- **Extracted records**
★ ★ ★

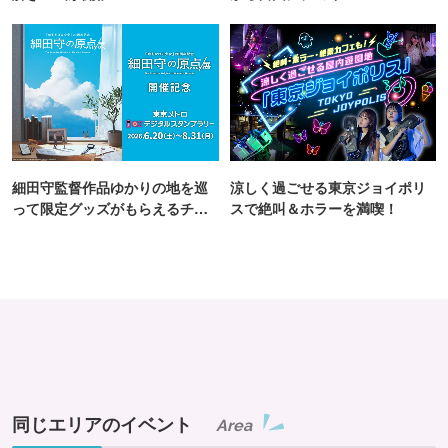
細田守監督作品ゆかりの地を巡
涼しく過ごせる東京ジョイポリ
って限定グッズがもらえるチャ
スで絶叫＆ホラーを満喫！
ンス！
同じエリアのイベント
Area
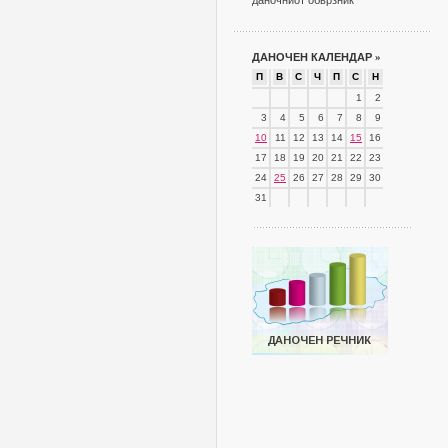
даночниот обврзник
ДАНОЧЕН КАЛЕНДАР
»
П
В
С
Ч
П
С
Н
1
2
3
4
5
6
7
8
9
10
11
12
13
14
15
16
17
18
19
20
21
22
23
24
25
26
27
28
29
30
31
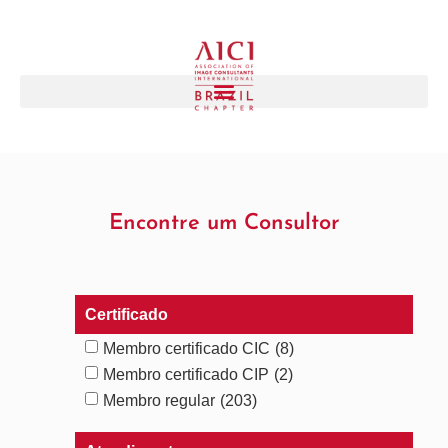
Encontre um Consultor
Certificado
Membro certificado CIC
(8)
Membro certificado CIP
(2)
Membro regular
(203)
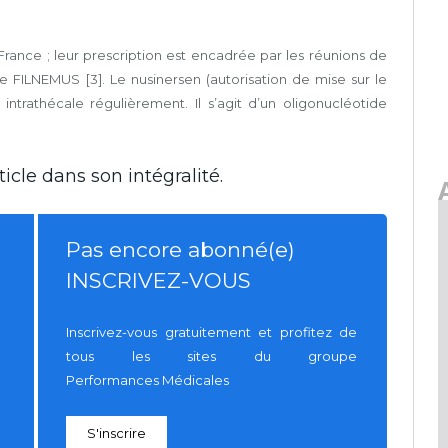
 France ; leur prescription est encadrée par les réunions de
ière FILNEMUS [3]. Le nusinersen (autorisation de mise sur le
intrathécale régulièrement. Il s’agit d’un oligonucléotide
icle dans son intégralité.
Pas encore abonné(e)
INSCRIVEZ-VOUS
Inscrivez-vous gratuitement et profitez de
tous les sites du groupe
Performances Médicales
S'inscrire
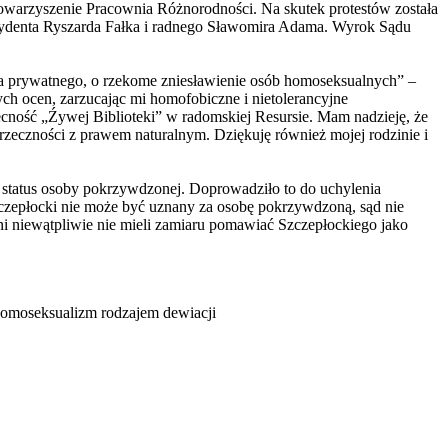
owarzyszenie Pracownia Różnorodności. Na skutek protestów została
zydenta Ryszarda Fałka i radnego Sławomira Adama. Wyrok Sądu
a prywatnego, o rzekome zniesławienie osób homoseksualnych” –
 ocen, zarzucając mi homofobiczne i nietolerancyjne
ecność „Źywej Biblioteki” w radomskiej Resursie. Mam nadzieję, że
przeczności z prawem naturalnym. Dziękuję również mojej rodzinie i
 status osoby pokrzywdzonej. Doprowadziło to do uchylenia
zepłocki nie może być uznany za osobę pokrzywdzoną, sąd nie
eni niewątpliwie nie mieli zamiaru pomawiać Szczepłockiego jako
Homoseksualizm rodzajem dewiacji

★ ★ ★

- **What you need to do**
Where the string "Membro" appears in a line of the entries above, return that line.

- **Answer box**
Membro certificado CIC
Membro certificado CIP
Membro regular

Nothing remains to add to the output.